Note the following about building Clusters.

  • A message appears in the Clusters tab for the view to indicate that Clustering is in progress.
  • The Clustering could take some time, depending on the size of the view.
  • All future visits to the Clusters tab for that view can be handled quickly.
  • You will see a number of Work Basket tasks associated with the Clustering of each top-level Cluster and Subcluster while the Clustering is in progress. (Many of these tasks are temporary, and are not retained once Clustering has been completed.)

Once you build Clusters, you can use the Clusters tab for the following tasks:

  • Browse the Clusters of related documents.
  • View the Top Terms that define the data within the view, Cluster by Cluster.
  • View the documents in a Cluster.
  • Update Clustering, Rebuild Clustering, and build Subclusters from a large Cluster of documents.

The Clusters tab provides a Cluster View with two sections:

  • Cluster List and Cluster toolbar — This section provides a paged list of all Clusters in the view. Each Cluster has a name and Top Terms, document state, and a Tag State for applied Tags. When you click to select a Cluster, the bottom half of the screen updates to show the documents list for the Cluster. Each Cluster represents a groups of documents with similar content. With a small view, you see a simple list of the Clusters. On a larger view, or after performing a Subcluster operation on an existing Cluster, you might have levels of Clusters (Subclusters).
  • Document List and Document toolbar — This section provides a paged list of the documents in the currently selected Cluster.

Note: For a Cluster document list, if you enable the Hide Duplicates option, the number shown in the bottom right portion of the screen will update to show the deduplicated count (for example, Display 1-50 of 250).
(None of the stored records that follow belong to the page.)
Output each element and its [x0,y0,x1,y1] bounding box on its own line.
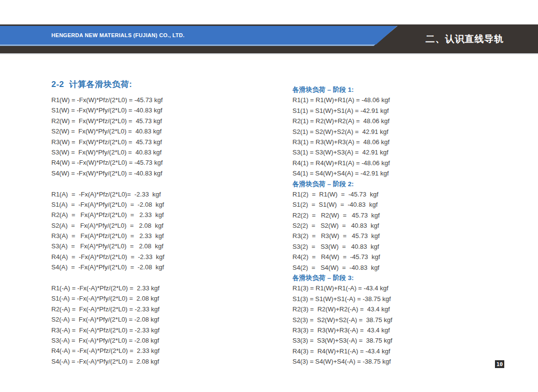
formula-line: S2(W) = Fx(W)*Pfy/(2*L0) = 40.83 kgf [51,126,164,136]
formula-line: R4(W) = -Fx(W)*Pfz/(2*L0) = -45.73 kgf [51,157,164,168]
stage-1-heading: 各滑块负荷 – 阶段 1: [292,85,392,95]
company-name: HENGERDA NEW MATERIALS (FUJIAN) CO., LTD… [51,32,184,38]
page-number-badge: 10 [495,360,504,368]
formula-line: R2(3) = R2(W)+R2(-A) = 43.4 kgf [292,304,392,314]
formula-line: S2(-A) = Fx(-A)*Pfy/(2*L0) = -2.08 kgf [51,314,164,325]
formula-line: S1(W) = -Fx(W)*Pfy/(2*L0) = -40.83 kgf [51,105,164,115]
formula-line: R4(-A) = -Fx(-A)*Pfz/(2*L0) = 2.33 kgf [51,346,164,356]
formula-block-w: R1(W) = -Fx(W)*Pfz/(2*L0) = -45.73 kgfS1… [51,95,164,178]
formula-line: S2(A) = Fx(A)*Pfy/(2*L0) = 2.08 kgf [51,220,164,231]
formula-line: S4(A) = -Fx(A)*Pfy/(2*L0) = -2.08 kgf [51,262,164,272]
formula-line: S3(A) = Fx(A)*Pfy/(2*L0) = 2.08 kgf [51,241,164,251]
formula-line: R3(1) = R3(W)+R3(A) = 48.06 kgf [292,137,392,147]
stage-3-lines: R1(3) = R1(W)+R1(-A) = -43.4 kgfS1(3) = … [292,283,392,367]
formula-line: R4(A) = -Fx(A)*Pfz/(2*L0) = -2.33 kgf [51,252,164,262]
formula-line: S2(2) = S2(W) = 40.83 kgf [292,220,392,231]
formula-line: S3(1) = S3(W)+S3(A) = 42.91 kgf [292,147,392,157]
page-title: 2-2 计算各滑块负荷: [51,79,132,90]
formula-line: R3(W) = Fx(W)*Pfz/(2*L0) = 45.73 kgf [51,137,164,147]
formula-line: S2(1) = S2(W)+S2(A) = 42.91 kgf [292,127,392,137]
formula-line: R4(2) = R4(W) = -45.73 kgf [292,252,392,262]
formula-line: R2(1) = R2(W)+R2(A) = 48.06 kgf [292,116,392,126]
stage-group-2: 各滑块负荷 – 阶段 2: R1(2) = R1(W) = -45.73 kgf… [292,179,392,273]
stage-2-lines: R1(2) = R1(W) = -45.73 kgfS1(2) = S1(W) … [292,189,392,273]
formula-line: R2(A) = Fx(A)*Pfz/(2*L0) = 2.33 kgf [51,210,164,220]
formula-block-a: R1(A) = -Fx(A)*Pfz/(2*L0)= -2.33 kgfS1(A… [51,189,164,273]
stage-3-heading: 各滑块负荷 – 阶段 3: [292,273,392,283]
formula-line: R1(W) = -Fx(W)*Pfz/(2*L0) = -45.73 kgf [51,95,164,105]
formula-line: R2(-A) = Fx(-A)*Pfz/(2*L0) = -2.33 kgf [51,304,164,314]
formula-line: R2(2) = R2(W) = 45.73 kgf [292,210,392,220]
formula-line: R1(-A) = -Fx(-A)*Pfz/(2*L0) = 2.33 kgf [51,283,164,293]
formula-line: R3(3) = R3(W)+R3(-A) = 43.4 kgf [292,325,392,335]
formula-block-neg-a: R1(-A) = -Fx(-A)*Pfz/(2*L0) = 2.33 kgfS1… [51,283,164,367]
formula-line: S4(2) = S4(W) = -40.83 kgf [292,262,392,273]
formula-line: S4(1) = S4(W)+S4(A) = -42.91 kgf [292,168,392,178]
stage-group-3: 各滑块负荷 – 阶段 3: R1(3) = R1(W)+R1(-A) = -43… [292,273,392,367]
header-banner: HENGERDA NEW MATERIALS (FUJIAN) CO., LTD… [0,26,401,44]
right-column: 各滑块负荷 – 阶段 1: R1(1) = R1(W)+R1(A) = -48.… [292,85,392,367]
formula-line: R1(1) = R1(W)+R1(A) = -48.06 kgf [292,95,392,105]
formula-line: R3(A) = Fx(A)*Pfz/(2*L0) = 2.33 kgf [51,231,164,241]
stage-1-lines: R1(1) = R1(W)+R1(A) = -48.06 kgfS1(1) = … [292,95,392,178]
formula-line: R4(3) = R4(W)+R1(-A) = -43.4 kgf [292,346,392,356]
formula-line: S4(3) = S4(W)+S4(-A) = -38.75 kgf [292,356,392,367]
formula-line: S1(-A) = -Fx(-A)*Pfy/(2*L0) = 2.08 kgf [51,293,164,304]
formula-line: S1(1) = S1(W)+S1(A) = -42.91 kgf [292,106,392,116]
formula-line: S2(3) = S2(W)+S2(-A) = 38.75 kgf [292,315,392,325]
formula-line: S4(-A) = -Fx(-A)*Pfy/(2*L0) = 2.08 kgf [51,356,164,367]
formula-line: S3(W) = Fx(W)*Pfy/(2*L0) = 40.83 kgf [51,147,164,157]
formula-line: R2(W) = Fx(W)*Pfz/(2*L0) = 45.73 kgf [51,116,164,126]
stage-group-1: 各滑块负荷 – 阶段 1: R1(1) = R1(W)+R1(A) = -48.… [292,85,392,179]
formula-line: S1(3) = S1(W)+S1(-A) = -38.75 kgf [292,294,392,304]
left-column: R1(W) = -Fx(W)*Pfz/(2*L0) = -45.73 kgfS1… [51,95,164,367]
section-title: 二、认识直线导轨 [413,24,516,53]
formula-line: S3(-A) = Fx(-A)*Pfy/(2*L0) = -2.08 kgf [51,335,164,346]
formula-line: R3(2) = R3(W) = 45.73 kgf [292,231,392,241]
formula-line: S1(A) = -Fx(A)*Pfy/(2*L0) = -2.08 kgf [51,199,164,210]
formula-line: R4(1) = R4(W)+R1(A) = -48.06 kgf [292,158,392,168]
formula-line: S3(2) = S3(W) = 40.83 kgf [292,241,392,252]
formula-line: S4(W) = -Fx(W)*Pfy/(2*L0) = -40.83 kgf [51,168,164,178]
formula-line: R1(2) = R1(W) = -45.73 kgf [292,189,392,199]
formula-line: R3(-A) = Fx(-A)*Pfz/(2*L0) = -2.33 kgf [51,325,164,335]
formula-line: S1(2) = S1(W) = -40.83 kgf [292,199,392,210]
formula-line: S3(3) = S3(W)+S3(-A) = 38.75 kgf [292,335,392,346]
stage-2-heading: 各滑块负荷 – 阶段 2: [292,179,392,189]
formula-line: R1(A) = -Fx(A)*Pfz/(2*L0)= -2.33 kgf [51,189,164,199]
formula-line: R1(3) = R1(W)+R1(-A) = -43.4 kgf [292,283,392,293]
The number of duplicates is not displayed for this view type, however. For information that applies to all document lists, see Work with a Document List.

Expand and Explore Clusters in the Cluster List

Once you have built Clusters with the desired level of Subclusters, you can expand and explore the content of a Cluster, keeping the top-level Cluster open as you explore the available Subcluster levels (based on how you chose to build your Clusters). Indentation of the associated icon in the Top Terms column helps you keep track of the different levels. To explore a Cluster, use the appropriate icon in the Top Terms column, as follows:

  • Click the icon to expand a given Cluster to reveal its first-level Subclusters. Click the indentedicon for a first-level Subcluster to reveal its second-level Subclusters. Do the same for any additional Subcluster levels that you want to explore.
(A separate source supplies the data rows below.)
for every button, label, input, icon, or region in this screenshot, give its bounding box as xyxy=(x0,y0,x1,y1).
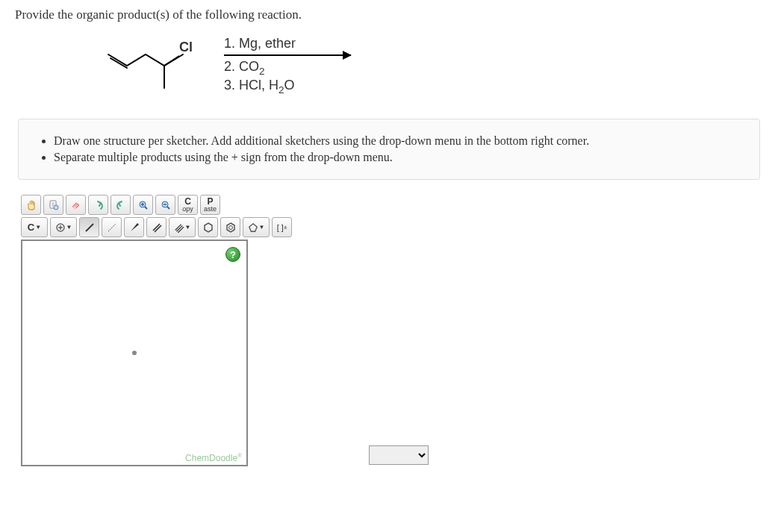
instructions-box: Draw one structure per sketcher. Add add… xyxy=(18,119,760,181)
redo-button[interactable] xyxy=(111,195,131,215)
copy-button[interactable]: Copy xyxy=(178,195,198,215)
zoom-in-button[interactable] xyxy=(133,195,153,215)
reaction-arrow xyxy=(224,54,351,56)
chemdoodle-brand: ChemDoodle® xyxy=(185,452,242,463)
atom-props-picker[interactable]: ▼ xyxy=(50,217,77,237)
triple-bond-dropdown[interactable]: ▼ xyxy=(169,217,196,237)
element-picker[interactable]: C▼ xyxy=(21,217,48,237)
toolbar-row-1: Copy Paste xyxy=(21,195,763,215)
benzene-tool[interactable] xyxy=(220,217,240,237)
svg-point-1 xyxy=(54,205,58,210)
sketcher-count-select[interactable] xyxy=(369,445,429,465)
ring-dropdown[interactable]: ▼ xyxy=(243,217,270,237)
wedge-bond-tool[interactable] xyxy=(124,217,144,237)
help-icon[interactable]: ? xyxy=(225,247,240,262)
reactant-structure: Cl xyxy=(105,40,209,92)
undo-button[interactable] xyxy=(88,195,108,215)
toolbar-row-2: C▼ ▼ ▼ ▼ [ ]± xyxy=(21,217,763,237)
chlorine-label: Cl xyxy=(179,40,193,55)
hand-tool[interactable] xyxy=(21,195,41,215)
instruction-1: Draw one structure per sketcher. Add add… xyxy=(54,133,743,149)
sketcher-widget: Copy Paste C▼ ▼ ▼ ▼ [ ]± ? ChemDoodle® xyxy=(21,195,763,466)
question-text: Provide the organic product(s) of the fo… xyxy=(15,7,763,22)
recessed-bond-tool[interactable] xyxy=(102,217,122,237)
zoom-out-button[interactable] xyxy=(155,195,175,215)
reagent-step1: 1. Mg, ether xyxy=(224,36,351,51)
eraser-tool[interactable] xyxy=(66,195,86,215)
double-bond-tool[interactable] xyxy=(146,217,167,237)
cyclohexane-tool[interactable] xyxy=(198,217,218,237)
single-bond-tool[interactable] xyxy=(79,217,99,237)
reaction-arrow-section: 1. Mg, ether 2. CO2 3. HCl, H2O xyxy=(224,36,351,96)
paste-button[interactable]: Paste xyxy=(200,195,220,215)
svg-point-5 xyxy=(228,225,232,229)
canvas-center-dot xyxy=(132,351,137,355)
lasso-tool[interactable] xyxy=(43,195,63,215)
reaction-scheme: Cl 1. Mg, ether 2. CO2 3. HCl, H2O xyxy=(105,36,763,96)
reagents-bottom: 2. CO2 3. HCl, H2O xyxy=(224,59,351,96)
instruction-2: Separate multiple products using the + s… xyxy=(54,149,743,166)
sketch-canvas[interactable]: ? ChemDoodle® xyxy=(21,240,248,466)
charge-tool[interactable]: [ ]± xyxy=(272,217,292,237)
  • Click the icon to close a given Cluster or Subcluster.

If there are no Subclusters to open and view, you will not see an icon in the Top Terms column.

You can use main toolbar or context menu options (right-click options) for a Cluster to perform additional Cluster operations.

The Clusters list displays these columns by default:

  • ID – The ID of the Cluster (for example, 1). A plus sign + indicates a Cluster that has Subclusters. Clicking the + reveals the Clusters in that parent Cluster.
  • Top Terms – The Top Terms for the Cluster. These indicate the type of information that is shared by the documents.

Note: For data that was processed or reprocessed prior to 4.3.11.0, the Top Terms for a Cluster may include tokensClosed In data processed prior to 4.3.11.0, labels that the parsing software associates with each document to track the different types of content in the document. Also used to identify documents that experienced parsing errors. (parsing tokens, or tokens associated with Patterns that are enabled and have values stored). Clusters do not include tokens as of 4.3.11.0.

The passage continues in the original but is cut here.